Puis il désigna les nouveaux venus et ordonna :
— Éjectez ces gens !
L’étranger attrapa Galilée par le bras et le poussa dans la direction opposée. Ses alliés refermèrent les rangs derrière eux, et ils gravirent les marches quatre à quatre. Galilée faillit trébucher, puis il se sentit soulevé par ceux qui l’entouraient. Ils le prirent par les coudes et l’entraînèrent.
En haut des marches, hors de la cuvette de l’amphithéâtre, l’immense cité bleue leur apparut ;elle avait l’air froide sous son plafond bleu-vert, et les gens sur sa vaste strada étaient tellement éloignés qu’ils n’étaient pas plus gros que des souris.
— Aux bateaux ! déclara l’étranger.
Et il prit Galilée par le bras. Tout en l’entraînant précipitamment, il lui dit :
— Il est temps de vous remmener chez vous, avant qu’ils fassent quelque chose que nous regretterions tous. Je suis désolé qu’ils n’aient pas voulu vous écouter. Je pense que si vous aviez pu juger la situation vous auriez pris notre parti et exprimé notre point de vue avec clarté. Je ferai à nouveau appel à vous quand je serai plus assuré qu’on vous écoutera. Vous n’en avez pas fini avec cet endroit !
Ils arrivèrent à la large rampe qui sortait de la ville, franchirent ses portes et se retrouvèrent sur la surface jaunâtre. Des gens vêtus de bleu leur barrèrent la route, et dans un unique rugissement l’étranger et son groupe se précipitèrent sur eux. Un bref combat s’ensuivit, et Galilée, titubant en l’absence de son propre poids, esquiva plusieurs petits paquets de braillards. S’il avait été en train de rêver, il aurait été heureux de balancer quelques coups de poing lui-même, car dans ses rêves il était beaucoup plus téméraire et violent que dans la vie. Le fait qu’il retint ses coups donnait donc la mesure de l’écart avec le rêve, et la profondeur de la réalité. Il ne savait même pas quelle faction soutenir. Aussi se fraya-t-il un chemin comme s’il s’était trouvé sur l’Arno gelé, en écartant les bras pour reprendre son équilibre. Tout à coup, dans ses déambulations, l’étranger et un autre homme le prirent par les bras et l’emmenèrent précipitamment.
À une certaine distance de la mêlée, les compagnons de l’étranger avaient installé la grande lunette d’approche et procédaient aux derniers réglages.

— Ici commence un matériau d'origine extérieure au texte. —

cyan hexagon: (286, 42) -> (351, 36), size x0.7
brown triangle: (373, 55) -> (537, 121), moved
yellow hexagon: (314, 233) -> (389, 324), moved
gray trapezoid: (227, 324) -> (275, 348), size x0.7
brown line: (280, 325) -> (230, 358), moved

Peut-être était-ce la même que celle qui s’était trouvée sur la terrasse de Galilée, peut-être en était-ce une autre, identique.
— Veuillez rester à côté, dit l’étranger. Regardez dans l’oculaire, s’il vous plaît. Vite. Mais avant, respirez donc ça…
Il leva un petit encensoir et vaporisa un brouillard froid dans le visage de Galilée.
Afin de ne pas trop alourdir les âmes en cours de transmigration, le Destin interrompt les mutations en faisant boire l’eau du fleuve Léthé.
Ainsi, par l’oubli, elles sont protégées dans leurs affections et avides de se préserver dans leur nouvel état.
Giordano Bruno,
L’Expulsion de la Bête triomphante
Galilée se réveilla allongé par terre près de sa lunette, le tabouret renversé à côté de lui. Le ciel nocturne brillait à l’est, et Mazzoleni le secouait par l’épaule.
— Maestro, vous devriez aller vous coucher…
— Comment ?
— Vous étiez plongé dans une sorte de transe. J’étais déjà venu vous voir, mais je n’avais pas réussi à vous réveiller.
— Je… J’ai fait un rêve, je crois.
— Ça ressemblait plutôt à une transe. Une de vos syncopes.
— C’est possible…
Sur la longue liste des mystérieuses maladies de Galilée, l’une des plus mystérieuses était une tendance à sombrer dans un genre d’apathie pendant des intervalles qui allaient de quelques minutes à trois ou quatre heures, état dans lequel ses muscles étaient parfaitement rigides. Son ami médecin, le célèbre Fabrizio d’Acquapendente, avait été incapable de traiter ces syncopes, qui étaient chez la plupart des gens accompagnées par des convulsions ou des attaques de haut mal. Seuls quelques malades comme Galilée se retrouvaient simplement paralysés.